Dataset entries
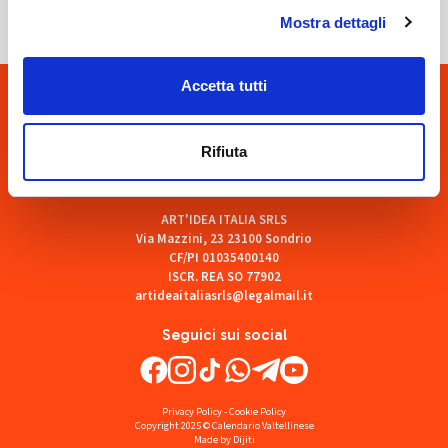
Mostra dettagli
Accetta tutti
Rifiuta
ART'IDEA ITALIA SRLS
Via Mazzini, 23 23100 Sondrio
CF/PI 01035400140
ISCR. REA SO 77902
artideaitaliasrls@legalmail.it
Seguici sui social
Privacy Policy
-
Cookie Policy
Copyright 2025 © Calendario Valtellinese
Made by Dijiti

◆ **Task requirements**:
Write out all the entries precisely as given, omitting each image.

◆ **Answer space**:
Mostra dettagli
Accetta tutti
Rifiuta
ART'IDEA ITALIA SRLS
Via Mazzini, 23 23100 Sondrio
CF/PI 01035400140
ISCR. REA SO 77902
artideaitaliasrls@legalmail.it
Seguici sui social
Privacy Policy
-
Cookie Policy
Copyright 2025 © Calendario Valtellinese
Made by Dijiti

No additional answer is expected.